How to Stand Out as a Field Hockey Player

For any serious field hockey player, there is a desire to stand out while on the field. In turn, doing so means they’ll also be standing out to the people watching them play – like coaches. There are different situations in which this will impact your field hockey career, but the most important one of all will be to stand out to the adult who coaches your team.

Of all the favorable qualities any young athlete can have, none is better than being coachable and being open to constructive criticism. After all, this is the only real way you can grow and improve within the game in order to ultimately reach your goals, whatever they may be.

Being a great field hockey player takes physical skill and endurance, but it starts with a strong mind.
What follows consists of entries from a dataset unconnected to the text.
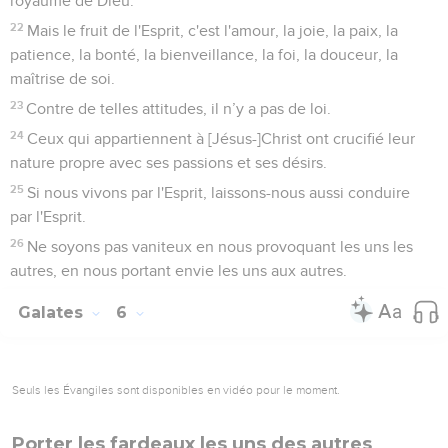
royaume de Dieu.
22
Mais le fruit de l'Esprit, c'est l'amour, la joie, la paix, la
patience, la bonté, la bienveillance, la foi, la douceur, la
maîtrise de soi.
23
Contre de telles attitudes, il n’y a pas de loi.
24
Ceux qui appartiennent à [Jésus-]Christ ont crucifié leur
nature propre avec ses passions et ses désirs.
25
Si nous vivons par l'Esprit, laissons-nous aussi conduire
par l'Esprit.
26
Ne soyons pas vaniteux en nous provoquant les uns les
autres, en nous portant envie les uns aux autres.
Galates
6
Seuls les Évangiles sont disponibles en vidéo pour le moment.
Porter les fardeaux les uns des autres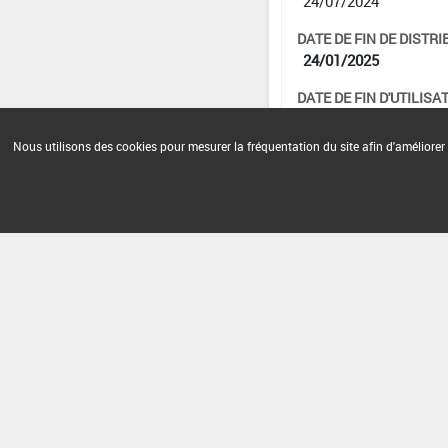
24/07/2024
DATE DE FIN DE DISTRI
24/01/2025
DATE DE FIN D'UTILISAT
27/11/2025
Nous utilisons des cookies pour mesurer la fréquentation du site afin d'améliorer 
Version du produit : v 3.0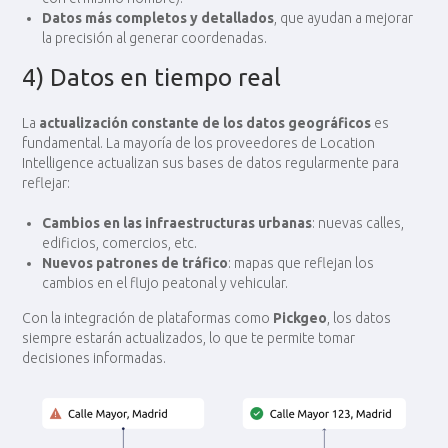
Datos más completos y detallados
, que ayudan a mejorar
la precisión al generar coordenadas.
4) Datos en tiempo real
La
actualización constante de los datos geográficos
es
fundamental. La mayoría de los proveedores de Location
Intelligence actualizan sus bases de datos regularmente para
reflejar:
Cambios en las infraestructuras urbanas
: nuevas calles,
edificios, comercios, etc.
Nuevos patrones de tráfico
: mapas que reflejan los
cambios en el flujo peatonal y vehicular.
Con la integración de plataformas como
Pickgeo
, los datos
siempre estarán actualizados, lo que te permite tomar
decisiones informadas.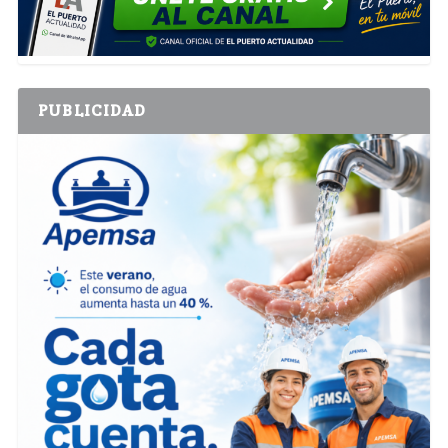
PUBLICIDAD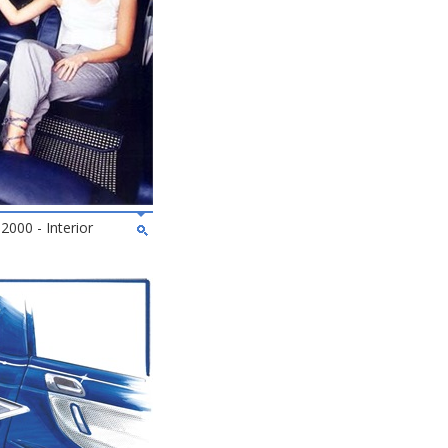
2000 - Interior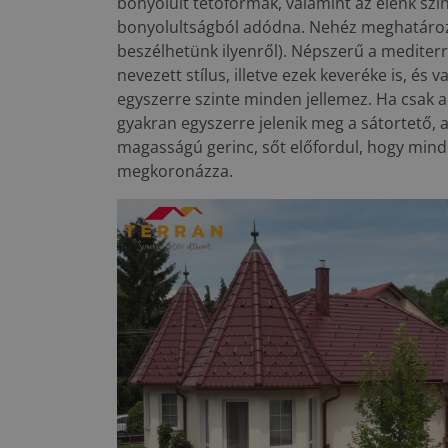
bonyolult tetőformák, valamint az élénk szí
bonyolultságból adódna. Nehéz meghatározn
beszélhetünk ilyenről). Népszerű a mediter
nevezett stílus, illetve ezek keveréke is, és
egyszerre szinte minden jellemez. Ha csak a 
gyakran egyszerre jelenik meg a sátortető, a 
magasságú gerinc, sőt előfordul, hogy mind
megkoronázza.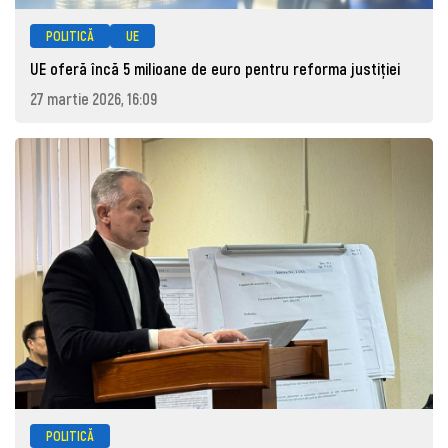
POLITICĂ
UE
UE oferă încă 5 milioane de euro pentru reforma justiției
27 martie 2026, 16:09
POLITICĂ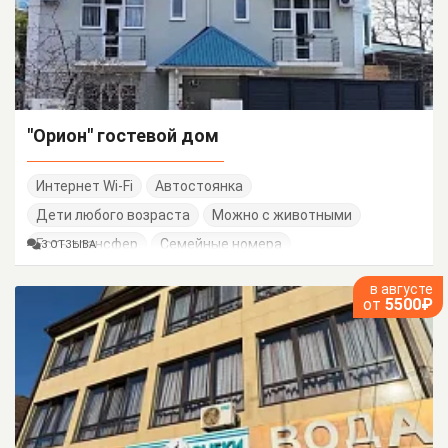
"Орион" гостевой дом
Интернет Wi-Fi
Автостоянка
Дети любого возраста
Можно с животными
Есть трансфер
Семейные номера
3 ОТЗЫВА
в августе
от
5500₽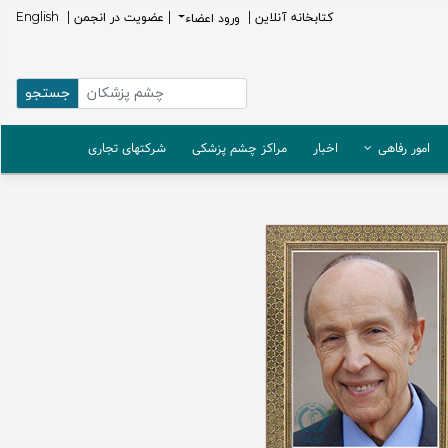
كتابخانه آنلاين |
ورود اعضاء
| عضویت در انجمن |
English
امور رفاهی
اخبار
مراکز چشم پزشکی
شرکتهای تجاری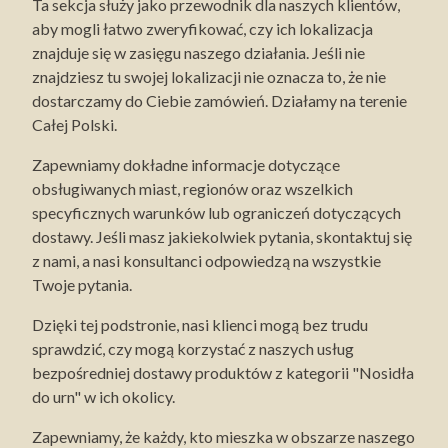
Ta sekcja służy jako przewodnik dla naszych klientów,
aby mogli łatwo zweryfikować, czy ich lokalizacja
znajduje się w zasięgu naszego działania. Jeśli nie
znajdziesz tu swojej lokalizacji nie oznacza to, że nie
dostarczamy do Ciebie zamówień. Działamy na terenie
Całej Polski.
Zapewniamy dokładne informacje dotyczące
obsługiwanych miast, regionów oraz wszelkich
specyficznych warunków lub ograniczeń dotyczących
dostawy. Jeśli masz jakiekolwiek pytania, skontaktuj się
z nami, a nasi konsultanci odpowiedzą na wszystkie
Twoje pytania.
Dzięki tej podstronie, nasi klienci mogą bez trudu
sprawdzić, czy mogą korzystać z naszych usług
bezpośredniej dostawy produktów z kategorii "Nosidła
do urn" w ich okolicy.
Zapewniamy, że każdy, kto mieszka w obszarze naszego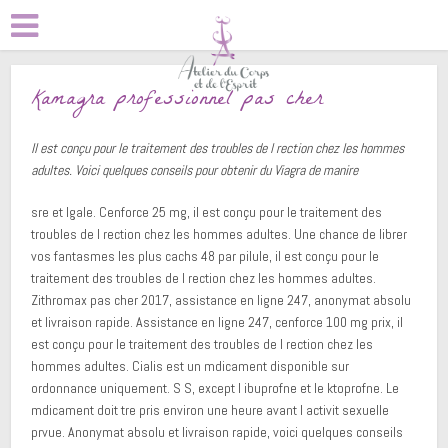
Kamagra professionnel pas cher
Il est conçu pour le traitement des troubles de
l rection chez les hommes
adultes. Voici quelques conseils pour obtenir du Viagra de manire
sre et lgale. Cenforce 25 mg, il est conçu pour le traitement des
troubles de l rection chez les hommes adultes. Une chance de librer
vos fantasmes les plus cachs 48
par pilule, il est conçu pour le
traitement des troubles de l rection chez les hommes adultes.
Zithromax pas cher 2017, assistance en ligne 247, anonymat absolu
et livraison
rapide. Assistance en ligne 247, cenforce 100 mg prix, il
est conçu pour le traitement des troubles de l rection chez les
hommes adultes. Cialis est un mdicament disponible sur
ordonnance uniquement. S S, except l ibuprofne et le ktoprofne. Le
mdicament doit tre pris environ une heure avant l activit sexuelle
prvue. Anonymat absolu et livraison rapide, voici quelques conseils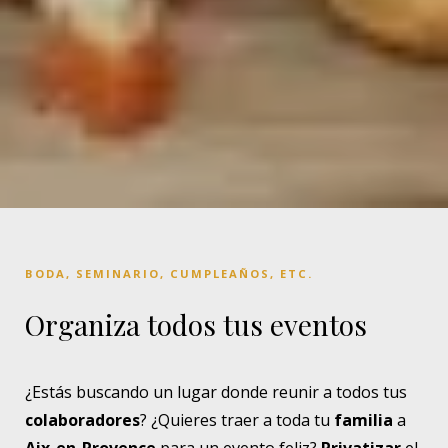
BODA, SEMINARIO, CUMPLEAÑOS, ETC.
Organiza todos tus eventos
¿Estás buscando un lugar donde reunir a todos tus
colaboradores
? ¿Quieres traer a toda tu
familia
a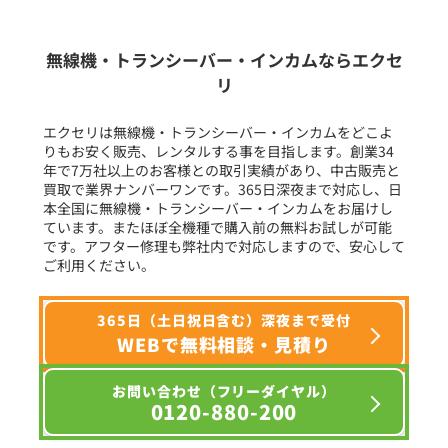
生産終了品を含む
無線機・トランシーバー・インカムならエクセ
リ
フリーワード入力(製品名等)
エクセリは無線機・トランシーバー・インカムをどこよ
りもお安く販売、レンタルする事を目指します。創業34
年で7万社以上のお客様との取引実績があり、中古販売と
選択条件をリセット
買取で業界ナンバーワンです。365日深夜まで対応し、日
本全国に無線機・トランシーバー・インカムをお届けし
ています。またほぼ全機種で購入前の無料お試しが可能
です。アフター修理も弊社内で対応しますので、安心して
ご利用ください。
365日（土日祝日含む）深夜まで受付
WEBで無料相談・見積り
お問い合わせ（フリーダイヤル）
0120-880-200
Having a good attitude and being dedicated to always giving your best effort are things coaches will always notice, without fail. Don’t forget that coaches are also passionate – whether it’s about the game itself, winning, or helping their players.

When they can easily see legitimate buy-in from someone who wants to continually get better and get advice from an adult that’s had more experience, they instinctively want to keep helping. Field hockey has already had a profound impact on their lives in one way or another. Lots of times, adults get into coaching because they want to share those life-changing experiences in order for others to get the same impact from it.

Coaches can always spot a player who is mentally strong and one who isn’t. Make sure you constantly show them you’re the former and not the latter.

Another way to stand out to your field hockey coach is to not look for shortcuts and pay attention to the details. Coaches give directions for a reason – they want their players to follow what they say! It’s not hard to be a good listener, follow directions, and not look for the easy way out.

And for those who want to play field hockey at the next level, it’s crucial to realize that your work isn’t just limited to during the season itself – it’s a year-round dedication. Great teams are formed during a field hockey season, but great field hockey players are made in the offseason. This doesn’t mean you should be practicing every single day and not leaving time to have other interests. However, showing up to the first day of practice in good physical shape does two things: it makes the start of practice a lot easier for you, and it shows your coach that you’re taking this seriously.

Actions typically speak louder than words, and this is certainly an instance where that phrase rings true.

Finally, it’s easy for players to move with a purpose when they have the ball, it’s what you do without the ball that’ll really get the attention of coaches. Don’t just jog from place to place – run with a purpose and make sure you’re in the best possible position to be successful during a particular play.

Keep these things in mind and it will be impossible for field hockey coaches to not notice you in between the lines!